Tri-Gate 3D Transistors: Low Power or High Performance

Intel Senior Fellow Mark Bohr, who’s been working on the 3D transistors for a full decade, said the capabilities give chip designers the flexibility to choose transistors targeted for low power or high performance, depending on the application. “Of course, the Tri-Gates are very capable at both,” Rohr said.

This image shows the relative size of a typical chip (left) compared with a human hair (right), which is about 100,000 nanometers in diameter. Remember that a nanometer is one-billionth of a meter. The Tri-Gate transistor is a mere 22 nanometers in size. A tiny representation of Bohr separates the two items.

The currently standard 32nm transistors Intel is now supplying to the world marketplace are designed to maximize the flow of electricity through a metal gateway (top, in silver color) while being able to turn the flow on and off more than 100 million times per second.

This image represents a 32nm transistor with the gateway closed (represented by the red color). See the previous slide to see the depiction of an open gateway. In normal use, a transistor gateway can open and close more than 100 million times per second.

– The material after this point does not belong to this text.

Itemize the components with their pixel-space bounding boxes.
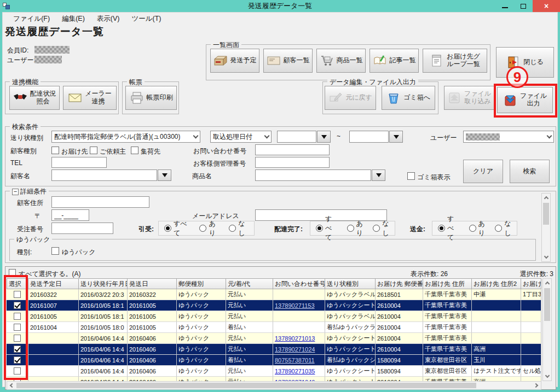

One might not think that a mere 10nm—the difference between 32nm- and 22nm-size transistors—make that much of a difference when sitting aboard the processor, but as you can see from this image, there are a lot more of the smaller transistors that can be placed in the honeycomb-like fixture on the chip.

Face to face: The currently standard 32nm processor (left) is about to be replaced forever by the 22nm Tri-Gate (right).

Mark Bohr is depicted with an example of a Tri-Gate transistor.

Intel claims that the Tri-Gate transistor uses only half as much power as the current 32nm product, and that this factor alone will be a major selling point when the new Ivy Bridge chips come out later this year.

At the May 4 press event, Intel reviewed the eight-year-long road map for its new-generation processors, starting with its 90nm version (2003) and moving to 65nm (2005), 45nm (2007), 32nm (2009) and finally to the dawn of the 22nm Tri-Gate architecture (2011).

A cross-section look at the Tri-Gate shows the base of the silicon substrate, an oxide layer above that, and the gate, drain and power flow on top of the transistor. The channels of electricity on three sides of the vertical fin structure make up the 3D nature of the transistor.